WHAT YOU NEED TO DO | Once you have found the line with "Scarica Bolt" in the records below, retype it and every line after it to the end exactly, with no pictures and nothing more.

▽

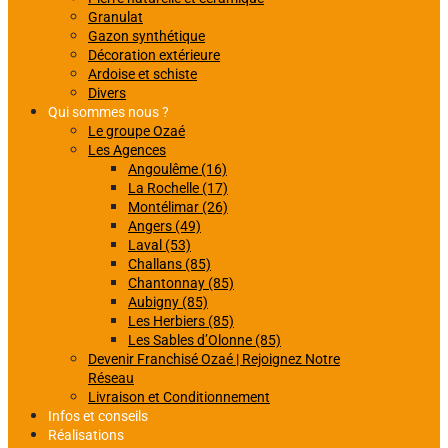
Granulat
Gazon synthétique
Décoration extérieure
Ardoise et schiste
Divers
Qui sommes nous ?
Le groupe Ozaé
Les Agences
Angoulême (16)
La Rochelle (17)
Montélimar (26)
Angers (49)
Laval (53)
Challans (85)
Chantonnay (85)
Aubigny (85)
Les Herbiers (85)
Les Sables d’Olonne (85)
Devenir Franchisé Ozaé | Rejoignez Notre
Réseau
Livraison et Conditionnement
Infos et conseils
Réalisations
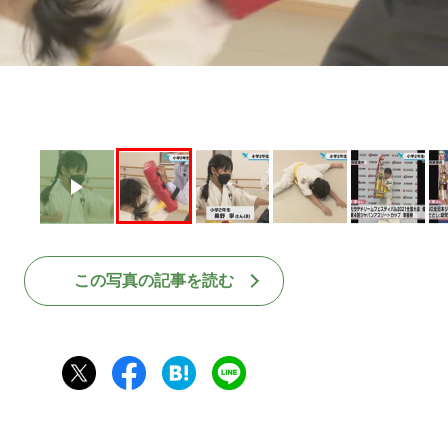
この写真の記事を読む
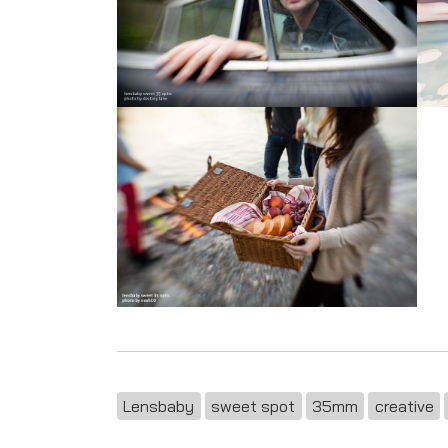
Lensbaby
sweet spot
35mm
creative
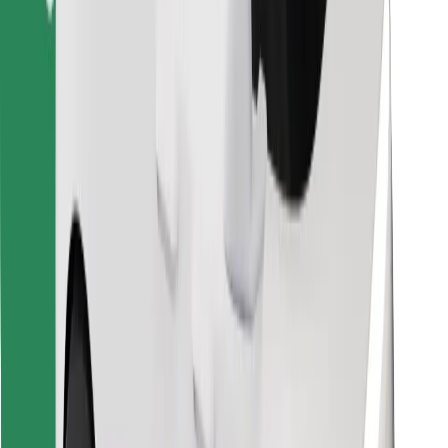
Trova il tuo cibo preferito!
Scarica Bolt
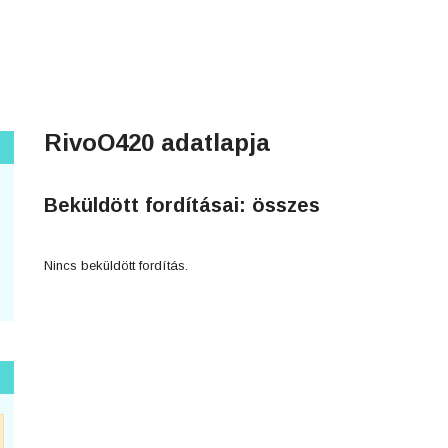
RivoO420 adatlapja
Beküldött fordításai: összes
Nincs beküldött fordítás.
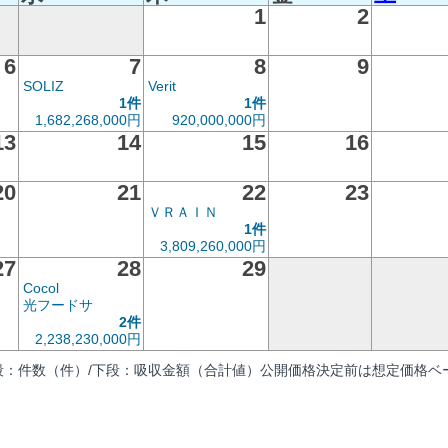
1
2
6
7
8
9
SOLIZ
Verit
1件
1件
1,682,268,000円
920,000,000円
13
14
15
16
20
21
22
23
ＶＲＡＩＮ
1件
3,809,260,000円
27
28
29
Cocol
光フードサ
2件
2,238,230,000円
段：件数（件）/下段：吸収金額（合計値）公開価格決定前は想定価格ベー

△

EXPECTED OUTPUT |
Scarica Bolt
RivoO420 adatlapja
Beküldött fordításai: összes
Nincs beküldött fordítás.
1
2
6
7
8
9
SOLIZ
Verit
1件
1件
1,682,268,000円
920,000,000円
13
14
15
16
20
21
22
23
ＶＲＡＩＮ
1件
3,809,260,000円
27
28
29
Cocol
光フードサ
2件
2,238,230,000円
段：件数（件）/下段：吸収金額（合計値）公開価格決定前は想定価格ベー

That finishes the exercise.